Different Types of Trusts Available to You
While you’re conducting estate planning for the future, you may want to focus on creating a trust, which is a type of legal entity that allows a second party to hold assets that will eventually be provided to a third party or beneficiary. Given that there are numerous types of trusts that you can choose from, you’ll want to understand the differences between these options before selecting one. You can also obtain the services of a trust administration lawyer Las Vegas if you want to be provided with advice while creating a trust.
What Is a Trust?
A trust is a type of financial agreement that’s made between you and two other parties. The second party will hold your assets for the third party who will eventually receive the assets. These assets can include your estate or any kind of property. The trustee who is supposed to manage the trust will be titled within the agreement that’s made. The third party can be one or more beneficiaries of the trust.
Main Types of Trust
There are five primary types of trust that include living, revocable, testamentary, irrevocable, and funded/unfunded trusts.

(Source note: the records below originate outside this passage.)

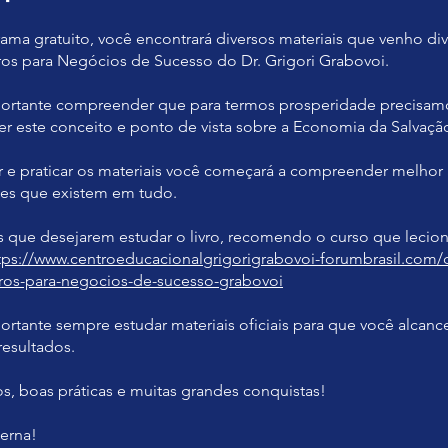
ama gratuito, você encontrará diversos materiais que venho d
ros para Negócios de Sucesso do Dr. Grigori Grabovoi.
portante compreender que para termos prosperidade precisam
 este conceito e ponto de vista sobre a Economia da Salvaçã
ir e praticar os materiais você começará a compreender melhor 
es que existem em tudo.
s que desejarem estudar o livro, recomendo o curso que lecio
tps://www.centroeducacionalgrigorigrabovoi-forumbrasil.com/
os-para-negocios-de-sucesso-grabovoi
ortante sempre estudar materiais oficiais para que você alcanc
resultados.
s, boas práticas e muitas grandes conquistas!
terna!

While these are the main types for you to select from, there are a variety of others that may apply to you. A living trust is one that’s made during the grantor’s lifetime wherein the property or assets contained within are meant to be used during their lifetime before being provided to the beneficiary upon the grantor’s death. A testamentary trust details who should receive assets upon the grantor’s death, while a revocable trust is one that can be changed or closed at any time. On the other hand, an irrevocable trust cannot be changed, and the assets are unable to be moved back to the grantor. Funded and unfunded trusts are trusts that can have assets placed into them during or after the death of the grantor.
Benefits of a Trust
The main benefit of creating a trust is that it can help you reduce the estate taxes that your beneficiaries will need to pay upon your death. Other benefits include the ability to avoid probate and the requisite court fees, to protect your assets from creditors, and to allocate your assets into the right hands.